MetLife announced Tuesday that GE Capital, General Electric’s finance wing, will be purchasing MetLife Bank, the deposit banking part of the massive life insurance company. MetLife announced earlier this year that they were planning on selling their bank so that they may circumvent new federal regulations on deposit banking.

As MetLife exits the deposit banking business, GE will be making its entrance.

According to a press release, GE Capital will be acquiring $7.5 billion in customer deposits, but not $3 billion in other deposits, some relating to MetLife Bank’s mortgage unit. MetLife will transfer this other $3 billion in deposits elsewhere in the next half year.

Alonso Torres/flickr source

Regulatory Pressures on the Insurance Agency

The sale of MetLife Bank marks the end of a brief foray into retail banking by the life insurance group, who founded the bank in 2001. MetLife CEO, Steven Kandarian, first announced that they planned to sell their banking business in July of this year, citing regulatory pressure from the Federal Reserve’s stress test program.
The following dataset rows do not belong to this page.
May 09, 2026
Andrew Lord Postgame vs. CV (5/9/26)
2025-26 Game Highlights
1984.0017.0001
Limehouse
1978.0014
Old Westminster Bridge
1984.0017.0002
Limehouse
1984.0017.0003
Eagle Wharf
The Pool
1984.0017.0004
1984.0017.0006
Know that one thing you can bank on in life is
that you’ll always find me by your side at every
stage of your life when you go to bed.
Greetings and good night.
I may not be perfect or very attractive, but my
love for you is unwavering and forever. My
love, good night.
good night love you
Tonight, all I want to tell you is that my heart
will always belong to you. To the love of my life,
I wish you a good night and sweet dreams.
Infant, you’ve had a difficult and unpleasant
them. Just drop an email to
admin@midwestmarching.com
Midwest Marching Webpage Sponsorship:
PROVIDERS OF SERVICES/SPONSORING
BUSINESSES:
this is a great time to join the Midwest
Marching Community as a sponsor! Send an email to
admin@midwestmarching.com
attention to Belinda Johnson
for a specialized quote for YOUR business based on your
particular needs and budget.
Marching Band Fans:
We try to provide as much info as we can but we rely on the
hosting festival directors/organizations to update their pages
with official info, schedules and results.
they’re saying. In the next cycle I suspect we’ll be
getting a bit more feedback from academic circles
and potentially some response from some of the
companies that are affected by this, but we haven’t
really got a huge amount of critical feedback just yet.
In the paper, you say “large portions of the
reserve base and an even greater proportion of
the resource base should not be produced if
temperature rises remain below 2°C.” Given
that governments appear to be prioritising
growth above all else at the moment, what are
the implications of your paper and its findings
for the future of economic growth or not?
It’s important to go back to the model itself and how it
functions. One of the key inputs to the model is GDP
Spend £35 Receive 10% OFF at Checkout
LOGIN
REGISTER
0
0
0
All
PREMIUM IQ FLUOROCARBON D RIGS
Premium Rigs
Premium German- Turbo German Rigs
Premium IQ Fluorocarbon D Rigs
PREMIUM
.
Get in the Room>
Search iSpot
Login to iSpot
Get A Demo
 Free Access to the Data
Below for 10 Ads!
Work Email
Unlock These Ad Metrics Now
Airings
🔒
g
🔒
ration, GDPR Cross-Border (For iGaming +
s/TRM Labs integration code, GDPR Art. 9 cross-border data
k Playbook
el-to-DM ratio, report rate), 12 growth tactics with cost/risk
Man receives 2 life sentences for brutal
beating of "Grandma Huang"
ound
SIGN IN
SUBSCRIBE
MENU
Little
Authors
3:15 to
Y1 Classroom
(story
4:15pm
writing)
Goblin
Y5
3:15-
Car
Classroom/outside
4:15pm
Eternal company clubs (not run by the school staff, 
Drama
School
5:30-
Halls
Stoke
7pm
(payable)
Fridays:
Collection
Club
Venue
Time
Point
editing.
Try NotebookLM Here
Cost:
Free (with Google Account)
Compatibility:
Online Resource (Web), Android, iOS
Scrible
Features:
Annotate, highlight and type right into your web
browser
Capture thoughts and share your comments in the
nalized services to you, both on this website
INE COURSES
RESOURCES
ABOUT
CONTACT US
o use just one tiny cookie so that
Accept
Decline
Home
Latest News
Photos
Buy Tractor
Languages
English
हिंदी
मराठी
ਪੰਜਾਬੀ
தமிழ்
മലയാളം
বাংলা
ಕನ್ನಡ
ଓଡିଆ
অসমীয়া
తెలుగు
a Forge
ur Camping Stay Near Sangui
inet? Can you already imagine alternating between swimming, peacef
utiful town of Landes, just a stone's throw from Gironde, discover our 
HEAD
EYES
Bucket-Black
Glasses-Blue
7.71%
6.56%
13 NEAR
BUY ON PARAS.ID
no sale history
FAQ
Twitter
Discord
Because the bank holding company represented only two percent of the corporation’s operating revenue in the first quarter of this year, Kandarian said in a statement in July, he did “not believe it [was] appropriate for the overwhelming majority of our business to be governed by regulations written for banking institutions.”

Meanwhile, this acquisition represents GE Capital’s introduction to deposit banking. GE Capital, while it offers many financing services, has yet to open a deposit bank. Though apparently they had been planning on it.

Customers Are a Cheap Source of Funding

Dan Henson, president and CEO of GE Capital – Americas, said the purchase of MetLife “fits with our plans to launch a U.S. deposit platform,” in prepared remarks. By purchasing an already existing retail bank, GE Capital will make this transition quicker, and offer GE Capital “a more cost efficient funding base” for their existing financing activities.

Indeed, banks hardly have to offer customers anything these days to convince them to park their dollars there. With interest rates so low, deposit banking is a great source of cheap capital right now, so long as banks have prospective borrowers. While for MetLife, it might make sense to avoid new federal regulations because they are not a bank for the most part. GE Capital is a bank and has plenty to gain from the access to consumer deposits.

Currently, MetLife Bank offers 0.15% APY on savings accounts below $5,000. Between $5,000 and $9,999, the APY is just 0.25%. Only their 12 month CD offers a 1.00% APY, and that’s for a minimum deposit of $25,000. A cheap source of funding, indeed!

This offers some perspective into why non-banks are entering the banking business at a time when established banks are having a hard time making the business profitable (so they say). Walmart tried to get a bank charter back in 2007. Green Dot, the prepaid debit card company, recently acquired Bonneville Bank of Utah, thereby entering the retail banking business. Interestingly, GE Capital partnered with both of these companies in October of this year to expand Walmart’s MoneyCard prepaid product.

Perhaps by avoiding the overhead associated with retail branches that aren’t otherwise productive — in the way a Walmart location is — non-banks and quasi-banks are realizing the value of cheap customer based funding in a way that megabanks no longer can.

The GE-MetLife deal should be complete by mid-2012, pending regulatory review, according to both parties.